Editorial: Video recognition is the future of electronic signatures
Newswire: Aug. 8, 2017.
Dateline: San Francisco.
The use of video authentication is on the rise, and should be encouraged further, said Dan Puterbaugh, the chairman of the Electronic Signature and Records Association, in an editorial published this week by VentureBeat.
“We can expect to see wider adoption in the next few years,” Puterbaugh writes, even if as presently implemented video authentication isn’t yet practical for day-to-day transactions. Still, in the age of the “selfie,” where holding a mobile device up to capture one’s face is a second-nature activity, video authentication is sure to catch on.
One inhibitor to acceptance is the quality of the camera involved. Puterbaugh notes that criticism of facial-recognition software — and its failures in some high profile news events — fails to account for the quality of the image or the device recognizing it. Indeed, Windows 10 offers video password authentication, but only for users with the right type of camera on their computer.
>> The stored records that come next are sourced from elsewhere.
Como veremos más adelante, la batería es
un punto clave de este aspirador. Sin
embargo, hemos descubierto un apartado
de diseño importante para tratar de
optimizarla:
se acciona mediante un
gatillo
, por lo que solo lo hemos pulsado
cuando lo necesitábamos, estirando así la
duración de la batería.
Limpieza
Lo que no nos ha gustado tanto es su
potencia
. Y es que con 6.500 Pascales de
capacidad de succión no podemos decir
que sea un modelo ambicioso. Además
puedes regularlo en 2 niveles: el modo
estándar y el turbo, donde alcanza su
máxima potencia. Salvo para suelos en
Yet USAA, the 28th largest bank in the world, has already rolled out video authentication, to a universally positive response. More than a a million USAA customers signed up for the video signature app within its first 10 months of launch.
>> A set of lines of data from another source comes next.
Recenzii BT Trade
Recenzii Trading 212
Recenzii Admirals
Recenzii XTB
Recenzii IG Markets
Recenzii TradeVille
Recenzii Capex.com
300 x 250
Puterbaugh notes that future iterations of video identity authentication may involve facial expressions, vocal quality, and other measurements to confirm a subjet’s identity. Presently, the lag time associated with verifying such measurements is too long for users’ comfort.
The bottom line, argues Puterbaugh, is that for a truly dedicated miscreant, fingerprints, retinal scans and other biometric data are still forgeable, or capable of being stolen. A live picture, with voice, of the person logging in is much harder to steal or falsify.
“Video identity authentication is a relatively lightweight process for users that provides a high level of security for organizations trying to secure the most sensitive types of data,” he says.